傷心の三宅選手は、オフの2日間を実家の神戸に過ごしました。「日本だけでなくニュージーランドでキックが良かった時の動画を見直しました。技術的に変えたのは少しだけ。あとは何度も映像を見返すことで、“自分はできる!”と思うようにした」と本人。これが吉と出ました。
サンゴリアス戦後、ダイナボアーズのグレン・ディレーニーヘッドコーチ(HC)は、三宅選手をこう褒めました。

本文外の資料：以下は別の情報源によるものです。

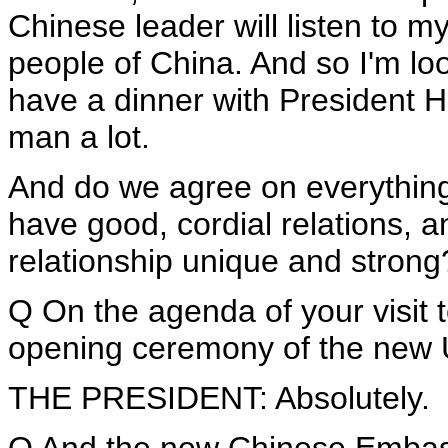
Chinese leader will listen to m
people of China. And so I'm loo
have a dinner with President Hu
man a lot.
And do we agree on everything
have good, cordial relations, 
relationship unique and strong
Q On the agenda of your visit t
opening ceremony of the new U
THE PRESIDENT: Absolutely.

「まずはチームも私も、みんなが駿のことを信頼しています。確かに先週、彼は自分のことを責めていましたが、そのせいで今週、悪影響が出るとは考えていませんでした。実際、この試合でいいパフォーマンスを見せてくれた。トライを3つも取ったことはうれしかったですが、私が一番うれしかったのはゲームコントロールの部分。まだ若い選手ですけれども、日本ラグビーにとって明るい未来、将来のある選手だと思っています」
続いてオールブラックス18キャップのウェバー選手。
「彼は“自分のせいだ”と責任を感じていたのですが、チームメイトの誰もが、そう思っていない。そもそも自分たちがあの展開(2点差の接戦)まで持っていけたのは、彼の貢献があったから。敗因はいろいろなところにあった。まだ若いですが、冷静な判断ができている。そういうプレーを見せてくれる彼を誇りに思う」
そのウェバー選手に、三宅選手が持つ“ニュージーランドらしさ”について訊ねると、こう答えました。

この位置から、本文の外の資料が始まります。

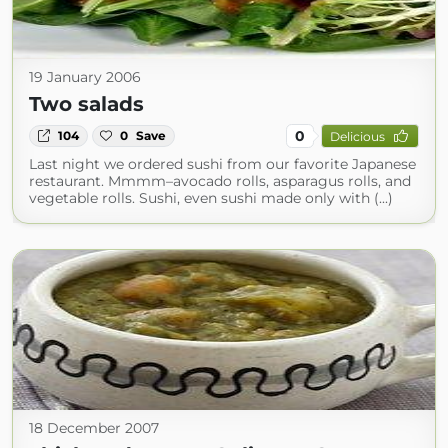
19 January 2006
Two salads
0
104
0
Save
Delicious
Last night we ordered sushi from our favorite Japanese
restaurant. Mmmm–avocado rolls, asparagus rolls, and
vegetable rolls. Sushi, even sushi made only with (...)
18 December 2007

「彼はニュージーランドのフレア(閃き)を出してくれる。内側にステップを切るところも、おそらくニュージーランドのスターに学んだじゃないかと思うくらいキレがある。若いけど、ゲームコントロールもすごく冷静。どんどんレベルアップしている。日本のファンも、ニュージーランドのファンも今後、彼がどこまでいくのか楽しみにしてほしい」
このように将来を嘱望される三宅選手。本人は「焦らず、ウェバー選手やルカニョ・アム選手(南アフリカ代表)たちから学びながら成長していきたい」と冷静に話していました。